The fly-leaf of An Evil Guest quotes Michael Swanwick "Gene Wolfe is currently the best writer in the world working in the English language" (or words very close to that effect). I had a deja-vu sense reading that, as it is so close to the feeling I've had about Wolfe for years now, though mine is slightly less singular as there are a few others (Roth, Cormac McCarthy, Ian McEwan for me). Of course since Wolfe writes genre fiction this wouldn't be a widely held opinion and so he's not well known.
Reading that Wolfe had written a book with Lovecraftian influences, a book which quotes "That is not dead which can eternal lie" in the blurb, I was giddy with excitement and anticipation, since I am also an huge Lovecraft fan of many years standing. Here was a truly great writer who would transcend the parodies and pastiches of some much "Lovecraftian" fiction.

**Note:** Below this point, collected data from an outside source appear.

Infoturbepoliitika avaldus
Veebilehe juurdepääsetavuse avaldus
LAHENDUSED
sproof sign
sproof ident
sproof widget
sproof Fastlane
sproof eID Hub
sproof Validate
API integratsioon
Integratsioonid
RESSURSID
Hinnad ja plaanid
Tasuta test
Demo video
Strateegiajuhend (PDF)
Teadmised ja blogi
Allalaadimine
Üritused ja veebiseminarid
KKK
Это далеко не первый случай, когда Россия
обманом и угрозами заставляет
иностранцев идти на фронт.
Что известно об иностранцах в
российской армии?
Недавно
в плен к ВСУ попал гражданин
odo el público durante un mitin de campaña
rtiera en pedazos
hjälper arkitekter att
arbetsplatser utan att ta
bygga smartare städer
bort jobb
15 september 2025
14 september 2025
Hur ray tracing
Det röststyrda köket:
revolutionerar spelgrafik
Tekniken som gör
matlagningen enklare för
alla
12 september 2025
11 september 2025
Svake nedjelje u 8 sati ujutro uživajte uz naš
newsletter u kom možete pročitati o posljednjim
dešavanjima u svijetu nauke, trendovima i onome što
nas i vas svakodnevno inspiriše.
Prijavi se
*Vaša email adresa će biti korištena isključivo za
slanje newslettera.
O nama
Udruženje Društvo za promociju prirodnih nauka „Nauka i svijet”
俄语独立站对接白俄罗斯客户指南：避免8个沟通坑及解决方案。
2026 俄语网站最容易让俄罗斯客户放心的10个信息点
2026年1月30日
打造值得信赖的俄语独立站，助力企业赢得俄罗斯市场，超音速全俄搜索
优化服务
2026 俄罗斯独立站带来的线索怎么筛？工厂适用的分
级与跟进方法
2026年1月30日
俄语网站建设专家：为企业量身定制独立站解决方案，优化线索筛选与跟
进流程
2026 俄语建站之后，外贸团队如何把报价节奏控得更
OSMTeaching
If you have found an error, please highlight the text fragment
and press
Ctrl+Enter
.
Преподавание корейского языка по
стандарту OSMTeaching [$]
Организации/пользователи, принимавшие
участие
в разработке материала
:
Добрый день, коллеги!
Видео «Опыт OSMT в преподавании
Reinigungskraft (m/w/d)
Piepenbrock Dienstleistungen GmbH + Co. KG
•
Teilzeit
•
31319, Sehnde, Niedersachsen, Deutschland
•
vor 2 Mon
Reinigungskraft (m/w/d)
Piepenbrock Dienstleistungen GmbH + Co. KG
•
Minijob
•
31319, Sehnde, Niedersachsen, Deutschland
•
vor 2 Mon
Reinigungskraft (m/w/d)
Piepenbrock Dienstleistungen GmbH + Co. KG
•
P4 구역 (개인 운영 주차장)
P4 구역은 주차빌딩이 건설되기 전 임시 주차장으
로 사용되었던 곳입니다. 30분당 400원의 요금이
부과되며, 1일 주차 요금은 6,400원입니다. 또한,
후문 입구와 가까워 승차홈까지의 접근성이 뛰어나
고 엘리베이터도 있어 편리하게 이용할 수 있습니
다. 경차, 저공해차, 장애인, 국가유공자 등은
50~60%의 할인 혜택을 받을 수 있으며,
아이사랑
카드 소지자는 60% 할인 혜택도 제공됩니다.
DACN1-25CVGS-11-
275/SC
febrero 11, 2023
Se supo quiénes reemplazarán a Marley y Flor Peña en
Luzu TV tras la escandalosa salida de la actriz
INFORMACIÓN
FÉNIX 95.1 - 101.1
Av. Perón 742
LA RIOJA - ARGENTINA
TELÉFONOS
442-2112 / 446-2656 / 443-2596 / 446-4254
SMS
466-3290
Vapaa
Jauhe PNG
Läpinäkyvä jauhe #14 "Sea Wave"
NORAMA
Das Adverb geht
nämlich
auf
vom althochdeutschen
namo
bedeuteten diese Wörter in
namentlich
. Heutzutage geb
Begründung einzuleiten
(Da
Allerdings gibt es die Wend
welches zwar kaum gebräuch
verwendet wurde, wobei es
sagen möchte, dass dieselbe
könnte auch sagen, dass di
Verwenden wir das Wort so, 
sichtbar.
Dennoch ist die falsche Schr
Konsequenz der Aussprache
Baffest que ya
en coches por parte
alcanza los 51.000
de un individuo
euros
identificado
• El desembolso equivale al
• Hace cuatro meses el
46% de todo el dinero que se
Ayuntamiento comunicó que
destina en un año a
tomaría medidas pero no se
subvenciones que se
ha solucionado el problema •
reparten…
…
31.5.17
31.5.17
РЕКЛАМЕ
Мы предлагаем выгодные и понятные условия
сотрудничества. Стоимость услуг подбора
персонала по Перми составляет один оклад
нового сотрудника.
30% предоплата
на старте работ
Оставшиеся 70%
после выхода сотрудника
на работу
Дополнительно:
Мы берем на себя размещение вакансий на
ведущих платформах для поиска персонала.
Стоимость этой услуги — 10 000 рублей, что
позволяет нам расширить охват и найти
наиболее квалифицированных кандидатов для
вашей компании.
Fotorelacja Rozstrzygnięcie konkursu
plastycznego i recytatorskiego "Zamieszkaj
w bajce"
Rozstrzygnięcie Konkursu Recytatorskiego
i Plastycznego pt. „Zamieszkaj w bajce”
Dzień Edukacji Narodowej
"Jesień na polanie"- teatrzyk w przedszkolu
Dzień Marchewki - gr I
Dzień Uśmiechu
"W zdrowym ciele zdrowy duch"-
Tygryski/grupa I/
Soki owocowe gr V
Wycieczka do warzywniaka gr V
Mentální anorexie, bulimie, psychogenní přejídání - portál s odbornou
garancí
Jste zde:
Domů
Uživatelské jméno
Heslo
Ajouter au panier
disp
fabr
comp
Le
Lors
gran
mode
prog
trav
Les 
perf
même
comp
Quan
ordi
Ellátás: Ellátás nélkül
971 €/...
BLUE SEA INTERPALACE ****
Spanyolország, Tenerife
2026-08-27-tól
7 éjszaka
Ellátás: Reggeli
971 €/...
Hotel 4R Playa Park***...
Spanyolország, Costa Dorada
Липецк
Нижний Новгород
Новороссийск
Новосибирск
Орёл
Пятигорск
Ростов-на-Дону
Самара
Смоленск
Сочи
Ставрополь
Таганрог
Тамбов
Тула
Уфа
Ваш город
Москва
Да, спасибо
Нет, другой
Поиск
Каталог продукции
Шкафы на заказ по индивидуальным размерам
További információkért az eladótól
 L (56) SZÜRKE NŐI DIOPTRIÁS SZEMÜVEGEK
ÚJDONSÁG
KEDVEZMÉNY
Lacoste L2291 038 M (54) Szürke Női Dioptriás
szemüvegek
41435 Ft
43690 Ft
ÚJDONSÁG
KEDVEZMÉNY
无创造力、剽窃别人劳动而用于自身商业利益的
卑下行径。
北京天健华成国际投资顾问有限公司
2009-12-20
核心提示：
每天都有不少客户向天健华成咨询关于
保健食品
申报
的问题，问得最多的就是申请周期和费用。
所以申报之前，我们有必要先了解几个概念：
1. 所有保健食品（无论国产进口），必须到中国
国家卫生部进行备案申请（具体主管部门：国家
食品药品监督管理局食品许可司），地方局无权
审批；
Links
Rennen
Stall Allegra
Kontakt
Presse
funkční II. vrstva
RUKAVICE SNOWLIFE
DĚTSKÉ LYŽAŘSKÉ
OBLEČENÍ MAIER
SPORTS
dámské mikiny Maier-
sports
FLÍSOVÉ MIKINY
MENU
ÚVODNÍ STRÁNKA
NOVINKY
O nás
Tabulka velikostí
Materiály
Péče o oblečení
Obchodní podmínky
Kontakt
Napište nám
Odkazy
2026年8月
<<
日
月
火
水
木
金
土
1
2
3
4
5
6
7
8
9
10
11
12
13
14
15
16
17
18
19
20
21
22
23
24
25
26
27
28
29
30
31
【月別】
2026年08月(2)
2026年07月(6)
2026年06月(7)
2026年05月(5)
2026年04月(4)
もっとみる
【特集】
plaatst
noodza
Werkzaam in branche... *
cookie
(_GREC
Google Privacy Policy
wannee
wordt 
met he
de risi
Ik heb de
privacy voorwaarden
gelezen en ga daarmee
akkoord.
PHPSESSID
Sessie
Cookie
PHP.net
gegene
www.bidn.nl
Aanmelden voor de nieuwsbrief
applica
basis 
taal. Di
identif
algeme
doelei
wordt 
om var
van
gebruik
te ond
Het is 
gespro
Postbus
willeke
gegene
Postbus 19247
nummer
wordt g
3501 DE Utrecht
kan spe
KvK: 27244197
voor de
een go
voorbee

It is not unfortunately the book I hoped it would be. But I should know better since this is Gene Wolfe about whom I'm talking. So had it been that book, it would have been even more unfortunate. It seems for the last few years with "The Knight", "The Wizard", and "Pirate Freedom", that Wolfe has decided to bring his not inconsiderable talents to a quick tour of some other genres and he does two genres here.
The usual superlative Wolfe prose is here. The world created is utterly unique and very disconcerting in that it is set 100 years in the future and is a very strange amalgam of 30's Noir thriller, with overlays of contemporary technology and a seeming ad-hoc futuristic overlay, not to mention the forays into lore.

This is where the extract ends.